Betony, Stachys officinalis, is as its ‘official’ specific name indicates, a medicinal herb used, without scientific proof, “to treat anxiety, gallstones, heartburn, high blood pressure, migraine and neuralgia, and to prevent sweating. It can also be used as an ointment for cuts and sores” (according to Wikipedia). It is widespread across Europe, but unobtrusive, though its handsomely crenellated leaves with their long stalks, and the largish flower with a tube longer than the calyx, make it a rewarding find. Once you know it, you’ll see it everywhere.
Lower leaf of Betony: the stalk is longer than the leaf-blade, and the basal leaves form a persistent rosette.
The day dawned bright but unsettled after a stormy night that brought down many small branches, with the news that an outdoor concert in the local market town was disrupted by lightning, sending several people to hospital. One may imagine that once a paid-for concert is under way, a few rumbles of thunder and a little rain do not necessarily cause instant abandonment of the event: a direct hit is of course another matter.
I made use of the cool weather to cut a low branch from the Yew tree, giving shady space to walk and sit on the lawn. The Yew is next to a (very good) Fig, but the two could not be more different. The Fig rapidly sends out a cluster of long flexible shoots that quickly flop over and block the way; they are soft but brittle, and are easily sliced off. In a hard winter, all the above-ground parts of the tree died back, but it soon shot up again; none of the branches are specially long-lived, even the thickest of them. The Yew grows around a single vertical axis, where the seedling grew half a century ago. It is still, as Yews go, a young tree: some live a thousand years or more. The wood is tinged with a rich deep winy red, and is hard, tough, and springy. It was the perfect choice for making longbows: durable, water-resistant, practically impossible to break. Sawing through it is a challenge. Below the cut branch, I saw after felling it, was a little clump of Collared Parachute mushrooms, which Sterry and Hughes record as ‘very rarely under conifers’. I suppose Yew is not a typical conifer.
Collared Parachute mushroom, Marasmius rotula, showing off its elegant ‘parachute’, collar, and wheel effect (Latin rotula = little wheel). The stem is perhaps a millimetre thick, but quite strong and flexible.
I carted the cut pieces to the compost heap. The trees began to rustle and shake, the sky darkened abruptly, thunder rumbled and the rain lashed down again. Parachuting to safety seemed an appropriate metaphor.

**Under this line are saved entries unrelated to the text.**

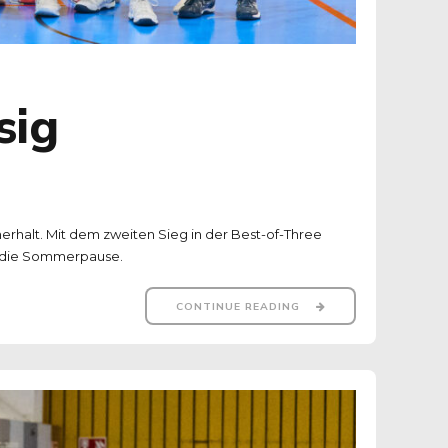
sig
rhalt. Mit dem zweiten Sieg in der Best-of-Three
in die Sommerpause.
CONTINUE READING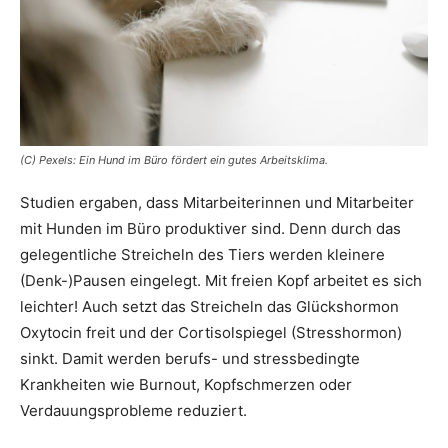
(C) Pexels: Ein Hund im Büro fördert ein gutes Arbeitsklima.
Studien ergaben, dass Mitarbeiterinnen und Mitarbeiter
mit Hunden im Büro produktiver sind. Denn durch das
gelegentliche Streicheln des Tiers werden kleinere
(Denk-)Pausen eingelegt. Mit freien Kopf arbeitet es sich
leichter! Auch setzt das Streicheln das Glückshormon
Oxytocin freit und der Cortisolspiegel (Stresshormon)
sinkt. Damit werden berufs- und stressbedingte
Krankheiten wie Burnout, Kopfschmerzen oder
Verdauungsprobleme reduziert.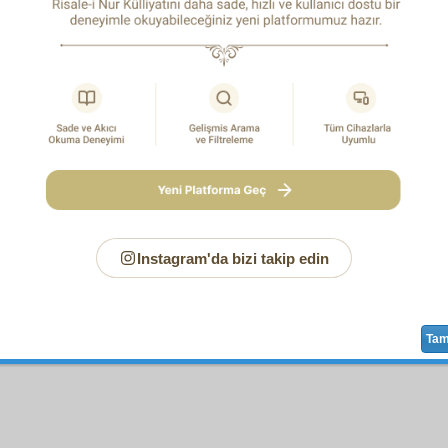
Sayfa
/923
Instagram'da bizi takip edin
faya Yeni Notunuz
Ta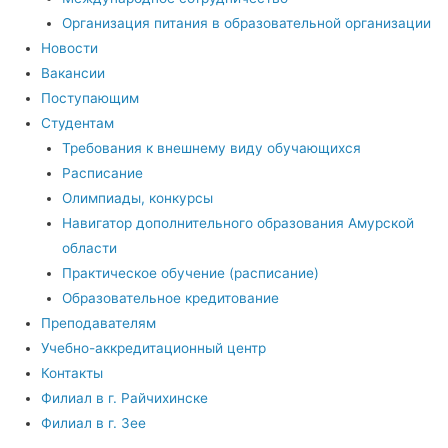
Организация питания в образовательной организации
Новости
Вакансии
Поступающим
Студентам
Требования к внешнему виду обучающихся
Расписание
Олимпиады, конкурсы
Навигатор дополнительного образования Амурской
области
Практическое обучение (расписание)
Образовательное кредитование
Преподавателям
Учебно-аккредитационный центр
Контакты
Филиал в г. Райчихинске
Филиал в г. Зее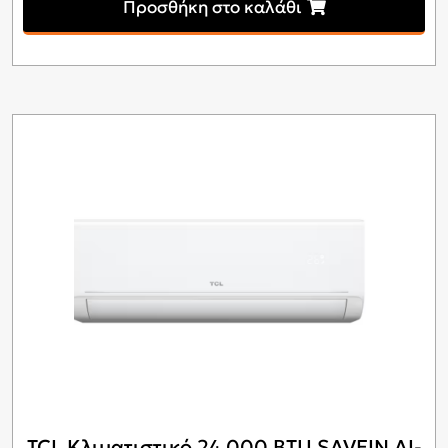
Προσθήκη στο καλάθι
TCL Κλιματιστικό 24.000 BTU SAVEIN AI-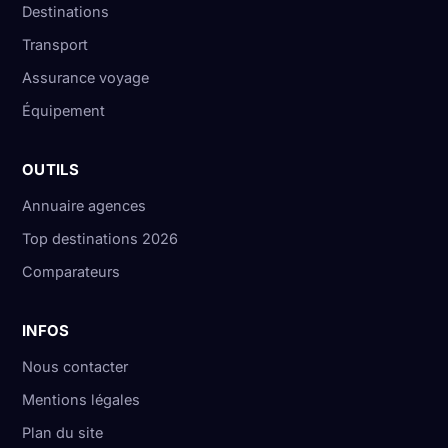
Destinations
Transport
Assurance voyage
Équipement
OUTILS
Annuaire agences
Top destinations 2026
Comparateurs
INFOS
Nous contacter
Mentions légales
Plan du site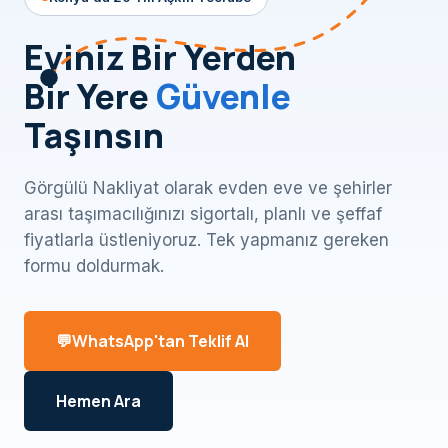
Eviniz Bir Yerden
Bir Yere
Güvenle
Taşınsın
Görgülü Nakliyat olarak evden eve ve şehirler
arası taşımacılığınızı sigortalı, planlı ve şeffaf
fiyatlarla üstleniyoruz. Tek yapmanız gereken
formu doldurmak.
WhatsApp'tan Teklif Al
Hemen Ara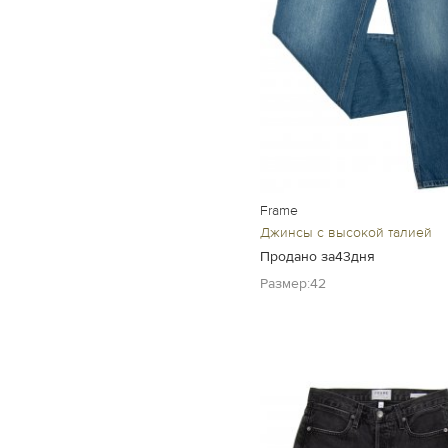
Frame
Джинсы с высокой талией
Продано за43дня
Размер:42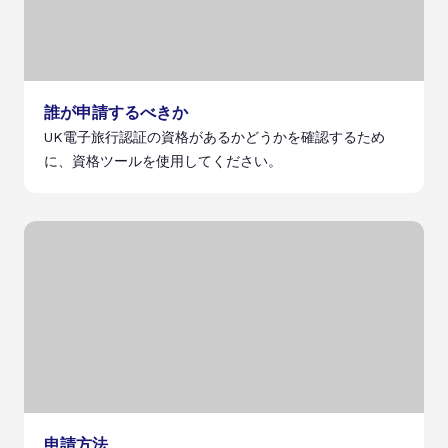
誰が申請するべきか
UK電子旅行認証の資格があるかどうかを確認するため
に、資格ツールを使用してください。
申請方法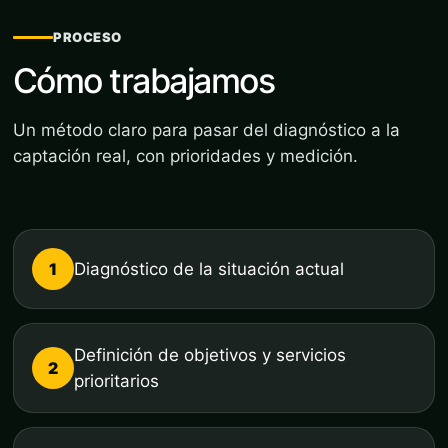
PROCESO
Cómo trabajamos
Un método claro para pasar del diagnóstico a la
captación real, con prioridades y medición.
1
Diagnóstico de la situación actual
Definición de objetivos y servicios
2
prioritarios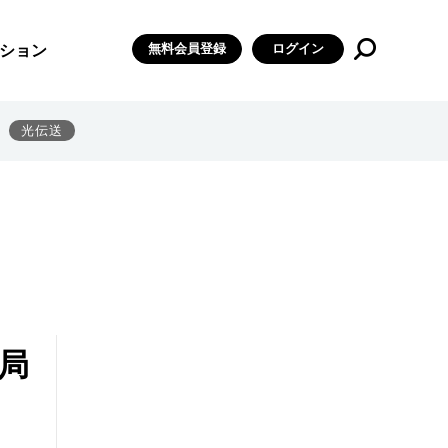
無料会員登録
ログイン
ション
光伝送
局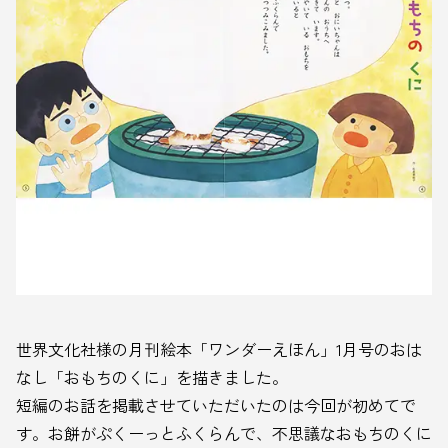
世界文化社様の月刊絵本「ワンダーえほん」1月号のおは
なし「おもちのくに」を描きました。
短編のお話を掲載させていただいたのは今回が初めてで
す。お餅がぷくーっとふくらんで、不思議なおもちのくに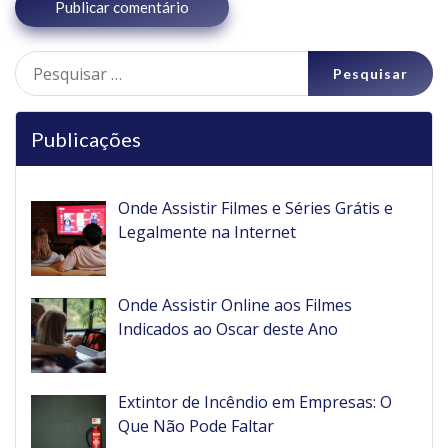
Pesquisar
por:
Publicações
Onde Assistir Filmes e Séries Grátis e
Legalmente na Internet
Onde Assistir Online aos Filmes
Indicados ao Oscar deste Ano
Extintor de Incêndio em Empresas: O
Que Não Pode Faltar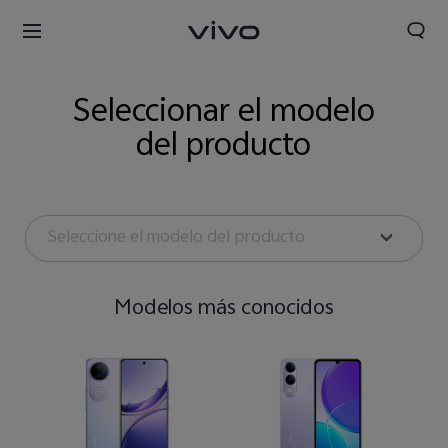
Seleccionar el modelo
del producto
Seleccione el modelo del producto
Modelos más conocidos
Perú | Seleccione país/región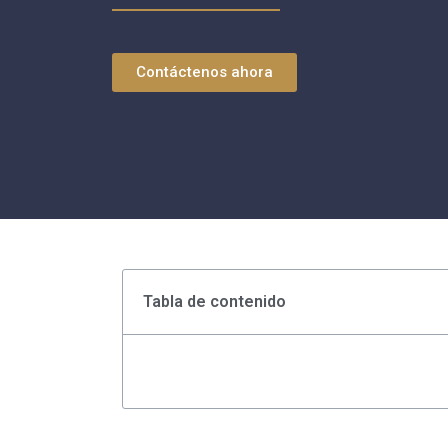
Contáctenos ahora
Tabla de contenido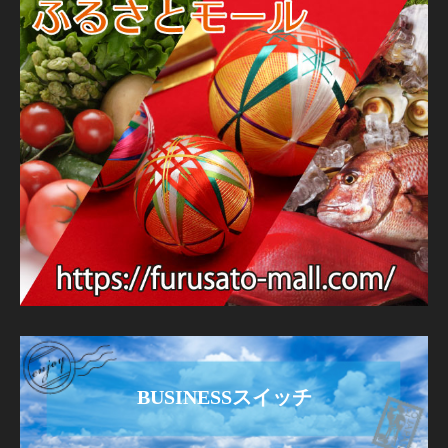
BUSINESSスイッチ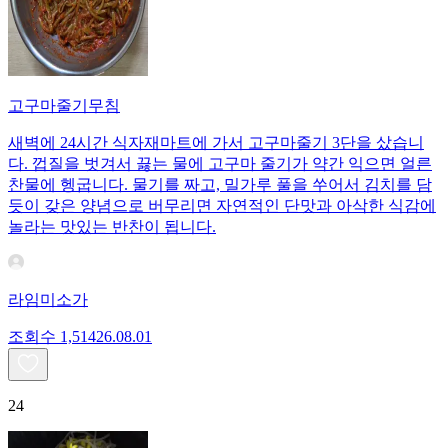
고구마줄기무침
새벽에 24시간 식자재마트에 가서 고구마줄기 3단을 샀습니
다. 껍질을 벗겨서 끓는 물에 고구마 줄기가 약간 익으면 얼른
찬물에 헹굽니다. 물기를 짜고, 밀가루 풀을 쑤어서 김치를 담
듯이 갖은 양념으로 버무리면 자연적인 단맛과 아삭한 식감에
놀라는 맛있는 반찬이 됩니다.
라임미소가
조회수
1,514
26.08.01
24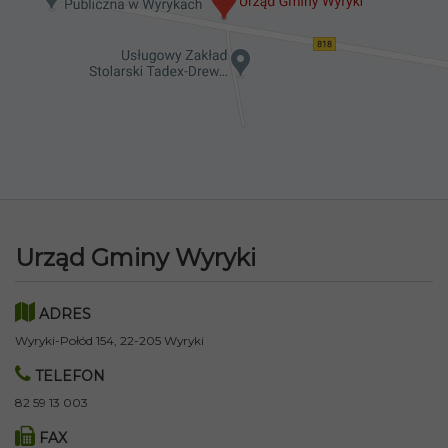
Urząd Gminy Wyryki
ADRES
Wyryki-Połód 154, 22-205 Wyryki
TELEFON
82 59 13 003
FAX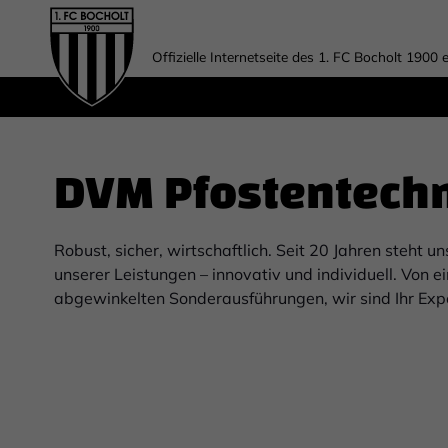
Offizielle Internetseite des 1. FC Bocholt 1900 e
DVM Pfostentechn
Robust, sicher, wirtschaftlich. Seit 20 Jahren steht 
unserer Leistungen – innovativ und individuell. Von 
abgewinkelten Sonderausführungen, wir sind Ihr Exp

The riding stables swarmed with young Swallows, perhaps 15 of them growing strong for the flight down to Africa, twittering, swooping, perching on lofty cables.
On the hill, maize and sunflowers grew in glorious profusion, the bees drunk on nectar and coated with yellow pollen.
Along the chalk path, Common Blue butterflies skipped and perched on chicory flowers, delicate blue. In the bushy hedge, masses of darkly glossy plums blooming with pale blue yeast dangled from the trees. Above, a Stonechat rasped out his scraping call. I picked up two stones and made the exact same call by scratching them together, as if lighting a stony match: scritch, scratch. House Sparrows cheeped from the bushes; more anxiously, a yellowish leaf warbler, probably a Melodious Warbler, churred continually and flew about semi-conspicuously to perch repeatedly in the long grass to distract me from its nest – its young continually piping from deep in the hedge. I retreated gracefully.
A Turtle Dove cooed softly from high on a power line. At the stables, a Scarce Swallowtail (actually reasonably common here) drifted past; a White Wagtail hawked for flies beside the manège.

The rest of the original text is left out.